**EXERCISE INSTRUCTIONS**
Check every line of the entries below for the word "field", and copy the ones that have it.

**Document layout detection data**
# # # # #

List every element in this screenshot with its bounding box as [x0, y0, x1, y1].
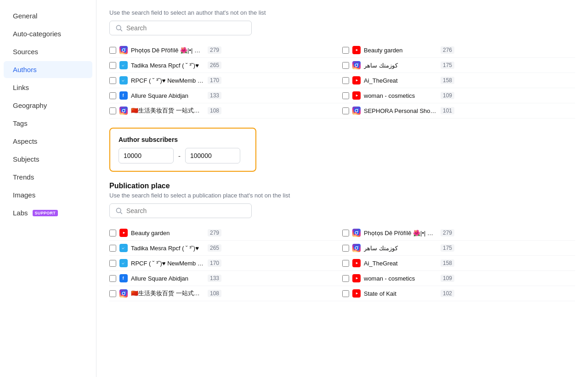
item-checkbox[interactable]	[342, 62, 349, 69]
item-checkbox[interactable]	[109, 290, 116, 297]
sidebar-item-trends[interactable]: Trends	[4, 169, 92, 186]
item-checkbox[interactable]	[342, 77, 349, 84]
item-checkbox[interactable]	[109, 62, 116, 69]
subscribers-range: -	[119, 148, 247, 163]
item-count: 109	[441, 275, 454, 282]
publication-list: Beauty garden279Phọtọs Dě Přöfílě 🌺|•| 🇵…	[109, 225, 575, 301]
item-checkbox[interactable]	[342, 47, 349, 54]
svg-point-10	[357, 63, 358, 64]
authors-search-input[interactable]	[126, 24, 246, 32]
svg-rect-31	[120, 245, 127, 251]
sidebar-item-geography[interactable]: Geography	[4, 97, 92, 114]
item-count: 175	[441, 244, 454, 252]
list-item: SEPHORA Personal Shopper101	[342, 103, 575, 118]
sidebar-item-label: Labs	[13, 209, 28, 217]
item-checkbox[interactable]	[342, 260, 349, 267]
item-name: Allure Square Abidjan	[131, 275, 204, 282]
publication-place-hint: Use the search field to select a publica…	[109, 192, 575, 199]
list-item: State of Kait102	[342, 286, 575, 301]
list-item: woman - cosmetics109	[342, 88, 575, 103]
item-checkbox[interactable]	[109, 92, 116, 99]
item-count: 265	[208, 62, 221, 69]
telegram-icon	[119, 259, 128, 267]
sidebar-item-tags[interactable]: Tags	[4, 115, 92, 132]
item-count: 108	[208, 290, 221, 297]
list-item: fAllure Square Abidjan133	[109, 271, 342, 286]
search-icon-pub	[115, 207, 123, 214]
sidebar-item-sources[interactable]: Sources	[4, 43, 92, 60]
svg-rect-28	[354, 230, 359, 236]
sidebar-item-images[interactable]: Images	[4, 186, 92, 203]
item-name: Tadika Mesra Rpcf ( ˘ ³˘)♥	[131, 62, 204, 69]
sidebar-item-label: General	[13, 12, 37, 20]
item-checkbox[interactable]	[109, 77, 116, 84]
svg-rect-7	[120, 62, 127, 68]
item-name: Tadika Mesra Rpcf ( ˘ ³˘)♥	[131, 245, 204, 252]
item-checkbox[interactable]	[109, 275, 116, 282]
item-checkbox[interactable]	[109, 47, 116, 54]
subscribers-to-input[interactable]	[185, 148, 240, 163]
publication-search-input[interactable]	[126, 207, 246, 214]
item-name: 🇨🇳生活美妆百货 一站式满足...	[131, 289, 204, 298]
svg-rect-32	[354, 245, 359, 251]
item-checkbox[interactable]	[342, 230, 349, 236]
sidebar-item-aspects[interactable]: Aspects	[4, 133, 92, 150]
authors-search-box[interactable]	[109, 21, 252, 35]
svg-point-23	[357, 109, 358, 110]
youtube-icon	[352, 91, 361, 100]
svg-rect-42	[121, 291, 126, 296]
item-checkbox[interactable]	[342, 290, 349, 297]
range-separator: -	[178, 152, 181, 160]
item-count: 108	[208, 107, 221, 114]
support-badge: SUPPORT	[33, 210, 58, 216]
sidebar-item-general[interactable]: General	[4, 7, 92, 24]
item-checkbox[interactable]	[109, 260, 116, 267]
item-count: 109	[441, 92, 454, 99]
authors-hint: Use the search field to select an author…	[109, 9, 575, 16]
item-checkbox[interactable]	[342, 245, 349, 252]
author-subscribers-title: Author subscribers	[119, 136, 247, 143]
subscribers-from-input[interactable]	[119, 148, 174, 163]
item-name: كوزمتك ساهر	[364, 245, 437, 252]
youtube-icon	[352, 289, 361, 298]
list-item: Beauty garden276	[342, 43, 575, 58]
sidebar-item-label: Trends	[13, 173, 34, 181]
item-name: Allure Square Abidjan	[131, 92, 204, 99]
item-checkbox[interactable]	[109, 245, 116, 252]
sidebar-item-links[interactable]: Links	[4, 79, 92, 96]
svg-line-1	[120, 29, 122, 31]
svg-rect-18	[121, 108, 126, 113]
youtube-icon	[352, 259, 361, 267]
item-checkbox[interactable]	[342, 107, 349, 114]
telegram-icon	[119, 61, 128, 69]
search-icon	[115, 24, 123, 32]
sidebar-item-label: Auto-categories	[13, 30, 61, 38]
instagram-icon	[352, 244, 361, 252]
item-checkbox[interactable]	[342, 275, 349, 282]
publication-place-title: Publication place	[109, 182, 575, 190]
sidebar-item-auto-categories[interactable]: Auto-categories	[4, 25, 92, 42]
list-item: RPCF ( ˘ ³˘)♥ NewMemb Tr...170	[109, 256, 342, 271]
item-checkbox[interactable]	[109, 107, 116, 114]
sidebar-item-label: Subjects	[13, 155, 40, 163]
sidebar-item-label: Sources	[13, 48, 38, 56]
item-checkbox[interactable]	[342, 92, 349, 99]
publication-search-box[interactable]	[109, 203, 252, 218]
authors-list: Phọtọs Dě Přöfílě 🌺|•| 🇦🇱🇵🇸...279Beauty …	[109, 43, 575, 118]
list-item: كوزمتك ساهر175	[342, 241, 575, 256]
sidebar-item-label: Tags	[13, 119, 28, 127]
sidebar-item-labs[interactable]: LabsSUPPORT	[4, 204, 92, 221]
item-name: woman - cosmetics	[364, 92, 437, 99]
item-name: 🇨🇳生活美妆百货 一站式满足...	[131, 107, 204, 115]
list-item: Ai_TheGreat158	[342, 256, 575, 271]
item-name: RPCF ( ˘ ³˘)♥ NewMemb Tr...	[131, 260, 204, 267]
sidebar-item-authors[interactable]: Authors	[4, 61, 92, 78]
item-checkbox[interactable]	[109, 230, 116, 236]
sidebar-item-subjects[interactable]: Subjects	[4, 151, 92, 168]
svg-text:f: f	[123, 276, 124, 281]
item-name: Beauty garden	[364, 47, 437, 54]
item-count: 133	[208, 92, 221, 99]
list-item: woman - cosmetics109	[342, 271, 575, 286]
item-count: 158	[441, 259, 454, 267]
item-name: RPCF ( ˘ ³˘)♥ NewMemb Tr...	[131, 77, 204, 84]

# # # # #

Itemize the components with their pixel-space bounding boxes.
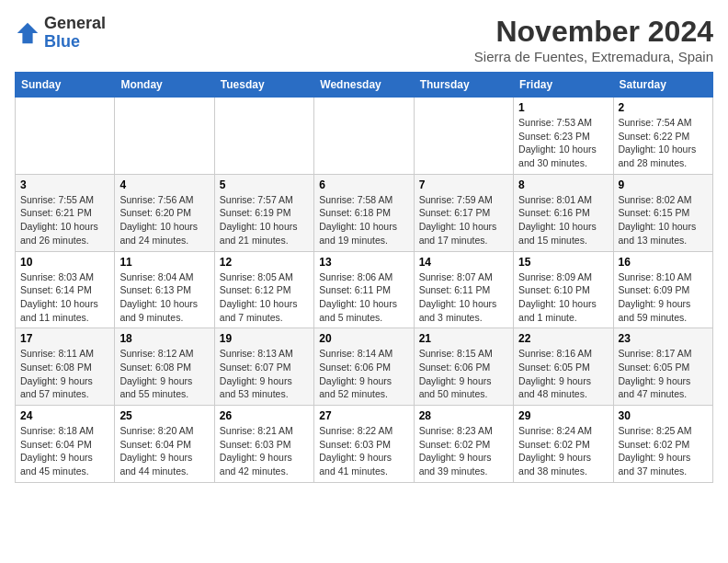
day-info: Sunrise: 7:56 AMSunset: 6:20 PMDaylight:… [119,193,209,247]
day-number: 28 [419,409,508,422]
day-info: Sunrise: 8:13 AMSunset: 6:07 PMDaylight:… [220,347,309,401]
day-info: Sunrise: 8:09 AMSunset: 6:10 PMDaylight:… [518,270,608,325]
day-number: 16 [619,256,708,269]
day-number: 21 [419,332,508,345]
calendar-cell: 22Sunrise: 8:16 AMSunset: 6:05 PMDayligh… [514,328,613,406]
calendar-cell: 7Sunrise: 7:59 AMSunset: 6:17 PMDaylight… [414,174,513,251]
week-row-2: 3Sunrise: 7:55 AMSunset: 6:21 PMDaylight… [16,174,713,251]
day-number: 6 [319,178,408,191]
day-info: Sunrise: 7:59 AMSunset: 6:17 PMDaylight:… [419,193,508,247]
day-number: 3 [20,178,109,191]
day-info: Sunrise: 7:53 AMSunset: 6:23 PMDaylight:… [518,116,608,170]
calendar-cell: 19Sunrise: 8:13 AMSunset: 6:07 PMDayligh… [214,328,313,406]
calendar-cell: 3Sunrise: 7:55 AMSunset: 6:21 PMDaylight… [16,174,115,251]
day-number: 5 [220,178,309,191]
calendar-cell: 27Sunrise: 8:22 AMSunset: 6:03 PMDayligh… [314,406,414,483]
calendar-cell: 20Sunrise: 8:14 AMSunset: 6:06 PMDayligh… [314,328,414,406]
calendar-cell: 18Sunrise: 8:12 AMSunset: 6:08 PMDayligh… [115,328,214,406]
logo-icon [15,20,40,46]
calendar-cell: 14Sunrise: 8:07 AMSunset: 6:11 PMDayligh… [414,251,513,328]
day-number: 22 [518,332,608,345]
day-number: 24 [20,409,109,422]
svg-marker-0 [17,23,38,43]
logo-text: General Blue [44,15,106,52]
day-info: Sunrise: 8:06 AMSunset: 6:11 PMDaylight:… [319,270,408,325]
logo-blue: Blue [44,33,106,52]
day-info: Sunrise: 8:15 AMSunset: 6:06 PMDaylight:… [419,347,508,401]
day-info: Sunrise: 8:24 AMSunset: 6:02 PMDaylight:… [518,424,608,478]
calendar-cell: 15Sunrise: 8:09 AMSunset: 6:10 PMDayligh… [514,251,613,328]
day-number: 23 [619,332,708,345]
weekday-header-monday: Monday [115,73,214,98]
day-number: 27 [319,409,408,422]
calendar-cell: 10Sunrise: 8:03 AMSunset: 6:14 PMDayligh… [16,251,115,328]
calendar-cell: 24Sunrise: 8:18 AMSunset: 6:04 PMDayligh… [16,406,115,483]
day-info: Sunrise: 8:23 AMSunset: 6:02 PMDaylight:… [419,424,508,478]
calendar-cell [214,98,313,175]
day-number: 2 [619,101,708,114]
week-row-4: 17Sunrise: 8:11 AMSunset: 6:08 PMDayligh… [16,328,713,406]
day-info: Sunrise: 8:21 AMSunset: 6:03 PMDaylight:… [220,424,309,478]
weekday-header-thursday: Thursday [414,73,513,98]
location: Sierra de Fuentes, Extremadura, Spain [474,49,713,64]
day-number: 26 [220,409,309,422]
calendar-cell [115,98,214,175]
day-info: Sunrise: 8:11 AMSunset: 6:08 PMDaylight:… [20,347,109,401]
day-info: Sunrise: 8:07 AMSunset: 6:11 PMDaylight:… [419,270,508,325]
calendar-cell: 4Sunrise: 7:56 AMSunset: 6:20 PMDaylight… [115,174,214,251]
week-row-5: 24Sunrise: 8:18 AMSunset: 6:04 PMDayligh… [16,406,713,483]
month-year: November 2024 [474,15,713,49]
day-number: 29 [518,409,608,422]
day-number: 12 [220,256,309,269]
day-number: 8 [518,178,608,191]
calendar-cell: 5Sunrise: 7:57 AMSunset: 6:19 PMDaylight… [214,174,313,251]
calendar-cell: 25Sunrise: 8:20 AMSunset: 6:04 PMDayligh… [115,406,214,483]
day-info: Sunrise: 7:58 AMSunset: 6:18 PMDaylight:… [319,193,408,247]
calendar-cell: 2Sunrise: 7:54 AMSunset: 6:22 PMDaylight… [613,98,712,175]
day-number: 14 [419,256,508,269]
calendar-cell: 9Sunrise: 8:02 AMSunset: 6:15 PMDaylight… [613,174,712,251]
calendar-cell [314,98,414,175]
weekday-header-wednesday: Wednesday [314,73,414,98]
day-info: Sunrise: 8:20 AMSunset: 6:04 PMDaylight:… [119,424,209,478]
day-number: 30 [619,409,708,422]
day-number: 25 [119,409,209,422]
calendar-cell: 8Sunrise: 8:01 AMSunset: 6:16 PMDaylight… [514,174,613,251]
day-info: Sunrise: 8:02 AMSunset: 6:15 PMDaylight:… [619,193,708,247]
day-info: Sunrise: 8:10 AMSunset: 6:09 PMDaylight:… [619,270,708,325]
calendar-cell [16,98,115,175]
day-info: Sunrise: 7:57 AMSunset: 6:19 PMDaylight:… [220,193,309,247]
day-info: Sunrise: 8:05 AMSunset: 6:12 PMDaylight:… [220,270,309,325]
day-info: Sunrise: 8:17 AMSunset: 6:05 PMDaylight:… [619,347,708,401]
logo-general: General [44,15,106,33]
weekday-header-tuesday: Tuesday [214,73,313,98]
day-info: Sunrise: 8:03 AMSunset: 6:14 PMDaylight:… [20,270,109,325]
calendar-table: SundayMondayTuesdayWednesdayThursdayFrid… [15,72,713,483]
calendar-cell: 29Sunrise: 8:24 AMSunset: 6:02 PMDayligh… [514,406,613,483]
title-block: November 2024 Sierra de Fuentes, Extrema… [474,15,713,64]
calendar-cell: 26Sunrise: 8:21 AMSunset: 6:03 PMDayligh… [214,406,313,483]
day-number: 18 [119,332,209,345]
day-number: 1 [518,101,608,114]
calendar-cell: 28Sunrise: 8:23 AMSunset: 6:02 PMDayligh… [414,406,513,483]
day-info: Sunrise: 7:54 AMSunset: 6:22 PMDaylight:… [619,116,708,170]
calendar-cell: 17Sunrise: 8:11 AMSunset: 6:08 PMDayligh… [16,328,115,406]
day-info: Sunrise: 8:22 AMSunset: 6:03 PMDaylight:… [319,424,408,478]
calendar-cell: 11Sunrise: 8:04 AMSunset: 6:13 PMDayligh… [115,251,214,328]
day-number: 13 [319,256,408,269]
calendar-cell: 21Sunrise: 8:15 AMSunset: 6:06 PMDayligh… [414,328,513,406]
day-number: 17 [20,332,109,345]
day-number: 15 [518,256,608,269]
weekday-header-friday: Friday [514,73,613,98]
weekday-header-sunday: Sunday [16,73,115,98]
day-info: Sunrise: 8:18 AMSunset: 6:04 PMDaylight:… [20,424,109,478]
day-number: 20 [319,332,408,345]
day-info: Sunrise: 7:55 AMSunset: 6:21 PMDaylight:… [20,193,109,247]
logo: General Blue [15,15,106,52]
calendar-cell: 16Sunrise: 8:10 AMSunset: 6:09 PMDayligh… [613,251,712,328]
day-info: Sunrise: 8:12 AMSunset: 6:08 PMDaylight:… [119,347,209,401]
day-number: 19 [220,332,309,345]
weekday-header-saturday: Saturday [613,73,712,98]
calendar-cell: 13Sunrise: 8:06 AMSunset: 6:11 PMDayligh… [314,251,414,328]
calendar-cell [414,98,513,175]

# # # # #

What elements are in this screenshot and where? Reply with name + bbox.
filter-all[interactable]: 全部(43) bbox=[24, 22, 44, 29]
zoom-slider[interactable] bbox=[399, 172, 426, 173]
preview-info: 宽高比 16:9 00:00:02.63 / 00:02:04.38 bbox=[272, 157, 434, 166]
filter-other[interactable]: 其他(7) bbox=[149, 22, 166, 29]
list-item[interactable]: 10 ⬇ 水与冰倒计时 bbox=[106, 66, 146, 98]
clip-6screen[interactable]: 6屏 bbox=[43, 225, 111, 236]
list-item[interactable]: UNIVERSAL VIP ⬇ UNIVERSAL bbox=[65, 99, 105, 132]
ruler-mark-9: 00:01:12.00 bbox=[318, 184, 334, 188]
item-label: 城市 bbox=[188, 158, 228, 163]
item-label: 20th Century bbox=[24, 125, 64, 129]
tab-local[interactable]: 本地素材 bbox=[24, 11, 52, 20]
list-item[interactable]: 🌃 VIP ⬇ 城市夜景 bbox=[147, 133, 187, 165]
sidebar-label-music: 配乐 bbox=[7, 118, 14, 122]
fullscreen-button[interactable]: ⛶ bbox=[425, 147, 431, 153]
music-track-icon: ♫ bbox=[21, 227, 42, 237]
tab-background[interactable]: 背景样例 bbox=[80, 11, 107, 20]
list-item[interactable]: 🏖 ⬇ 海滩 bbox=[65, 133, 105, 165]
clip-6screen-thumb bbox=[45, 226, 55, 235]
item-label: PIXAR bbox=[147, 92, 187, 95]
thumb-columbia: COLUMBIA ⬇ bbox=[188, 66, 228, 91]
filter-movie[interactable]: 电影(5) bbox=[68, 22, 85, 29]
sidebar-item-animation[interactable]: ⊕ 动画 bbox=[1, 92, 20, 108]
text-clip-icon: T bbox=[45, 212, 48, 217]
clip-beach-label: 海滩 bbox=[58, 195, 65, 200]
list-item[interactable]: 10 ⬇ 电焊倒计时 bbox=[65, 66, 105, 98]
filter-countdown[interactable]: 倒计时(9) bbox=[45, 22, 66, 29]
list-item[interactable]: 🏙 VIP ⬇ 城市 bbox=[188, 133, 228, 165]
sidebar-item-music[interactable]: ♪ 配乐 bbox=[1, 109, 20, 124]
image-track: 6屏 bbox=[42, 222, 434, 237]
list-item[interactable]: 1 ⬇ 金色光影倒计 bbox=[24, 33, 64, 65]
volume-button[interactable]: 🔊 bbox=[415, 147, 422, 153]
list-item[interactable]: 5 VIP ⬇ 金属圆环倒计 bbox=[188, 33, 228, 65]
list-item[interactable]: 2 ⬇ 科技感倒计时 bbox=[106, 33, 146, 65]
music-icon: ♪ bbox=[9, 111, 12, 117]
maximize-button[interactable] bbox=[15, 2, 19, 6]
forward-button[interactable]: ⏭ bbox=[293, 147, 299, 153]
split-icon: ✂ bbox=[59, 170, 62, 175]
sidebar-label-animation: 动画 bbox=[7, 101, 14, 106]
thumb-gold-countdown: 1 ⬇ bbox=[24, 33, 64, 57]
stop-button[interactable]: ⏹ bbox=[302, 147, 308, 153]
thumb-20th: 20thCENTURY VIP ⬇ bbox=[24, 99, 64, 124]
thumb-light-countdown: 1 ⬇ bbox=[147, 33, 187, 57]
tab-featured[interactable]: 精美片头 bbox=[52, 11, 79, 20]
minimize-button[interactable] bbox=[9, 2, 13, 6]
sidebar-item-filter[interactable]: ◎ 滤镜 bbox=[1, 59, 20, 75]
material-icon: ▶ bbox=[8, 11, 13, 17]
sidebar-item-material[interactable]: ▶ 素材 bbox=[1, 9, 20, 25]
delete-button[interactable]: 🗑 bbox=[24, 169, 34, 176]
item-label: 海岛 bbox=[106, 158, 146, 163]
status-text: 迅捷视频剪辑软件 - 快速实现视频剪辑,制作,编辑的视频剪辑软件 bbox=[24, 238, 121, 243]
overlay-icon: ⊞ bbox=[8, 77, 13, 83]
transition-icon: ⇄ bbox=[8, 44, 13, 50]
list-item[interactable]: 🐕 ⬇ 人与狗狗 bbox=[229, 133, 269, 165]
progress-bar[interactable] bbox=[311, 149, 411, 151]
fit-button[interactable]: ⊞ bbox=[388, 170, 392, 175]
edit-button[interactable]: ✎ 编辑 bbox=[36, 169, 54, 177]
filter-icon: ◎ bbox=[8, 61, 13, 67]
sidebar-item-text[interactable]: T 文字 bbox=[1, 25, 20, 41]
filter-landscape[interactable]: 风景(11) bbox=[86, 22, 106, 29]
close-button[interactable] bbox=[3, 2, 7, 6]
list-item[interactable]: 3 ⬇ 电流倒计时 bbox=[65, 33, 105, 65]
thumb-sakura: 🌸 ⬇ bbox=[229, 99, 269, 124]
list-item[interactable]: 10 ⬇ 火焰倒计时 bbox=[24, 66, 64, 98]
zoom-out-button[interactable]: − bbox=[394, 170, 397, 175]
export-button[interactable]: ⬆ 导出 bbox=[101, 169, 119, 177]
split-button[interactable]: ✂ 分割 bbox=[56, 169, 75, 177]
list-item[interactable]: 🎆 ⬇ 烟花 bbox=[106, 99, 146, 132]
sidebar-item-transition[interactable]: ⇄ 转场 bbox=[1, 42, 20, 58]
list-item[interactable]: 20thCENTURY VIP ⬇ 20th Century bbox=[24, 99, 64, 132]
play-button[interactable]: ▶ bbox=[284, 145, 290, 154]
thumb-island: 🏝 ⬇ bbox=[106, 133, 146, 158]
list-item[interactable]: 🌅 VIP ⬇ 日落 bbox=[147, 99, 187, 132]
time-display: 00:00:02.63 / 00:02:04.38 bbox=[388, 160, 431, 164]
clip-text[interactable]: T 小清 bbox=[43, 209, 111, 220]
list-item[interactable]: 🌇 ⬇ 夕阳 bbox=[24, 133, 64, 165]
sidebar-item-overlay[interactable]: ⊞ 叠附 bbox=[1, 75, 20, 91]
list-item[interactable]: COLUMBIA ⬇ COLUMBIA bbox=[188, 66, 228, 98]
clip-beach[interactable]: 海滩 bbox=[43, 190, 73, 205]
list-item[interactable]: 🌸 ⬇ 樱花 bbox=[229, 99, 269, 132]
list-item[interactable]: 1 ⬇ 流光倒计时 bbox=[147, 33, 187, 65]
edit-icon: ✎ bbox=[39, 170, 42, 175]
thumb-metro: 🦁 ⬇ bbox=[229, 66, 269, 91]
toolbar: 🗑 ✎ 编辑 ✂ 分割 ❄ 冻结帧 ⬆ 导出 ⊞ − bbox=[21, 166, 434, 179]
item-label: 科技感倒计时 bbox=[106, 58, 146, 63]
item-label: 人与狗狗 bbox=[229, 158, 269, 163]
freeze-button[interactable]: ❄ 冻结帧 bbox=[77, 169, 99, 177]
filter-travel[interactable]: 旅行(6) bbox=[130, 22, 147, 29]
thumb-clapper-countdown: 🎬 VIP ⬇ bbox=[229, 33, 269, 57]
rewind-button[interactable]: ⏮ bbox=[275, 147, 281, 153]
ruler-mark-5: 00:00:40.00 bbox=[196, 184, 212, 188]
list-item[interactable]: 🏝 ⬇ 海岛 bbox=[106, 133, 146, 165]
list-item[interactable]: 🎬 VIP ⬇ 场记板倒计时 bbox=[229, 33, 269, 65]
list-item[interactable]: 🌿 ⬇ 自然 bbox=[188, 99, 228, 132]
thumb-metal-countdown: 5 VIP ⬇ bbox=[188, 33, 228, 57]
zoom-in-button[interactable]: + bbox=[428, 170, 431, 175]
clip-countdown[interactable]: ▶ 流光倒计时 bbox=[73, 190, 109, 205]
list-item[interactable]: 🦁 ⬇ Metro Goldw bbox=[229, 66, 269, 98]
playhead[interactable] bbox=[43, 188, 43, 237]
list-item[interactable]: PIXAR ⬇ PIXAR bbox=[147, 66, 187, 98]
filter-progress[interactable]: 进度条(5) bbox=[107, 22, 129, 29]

# # # # #

**SOLUTION FOR THIS TASK**
publication-place-hint: Use the search field to select a publica…	[109, 192, 575, 199]
authors-hint: Use the search field to select an author…	[109, 9, 575, 16]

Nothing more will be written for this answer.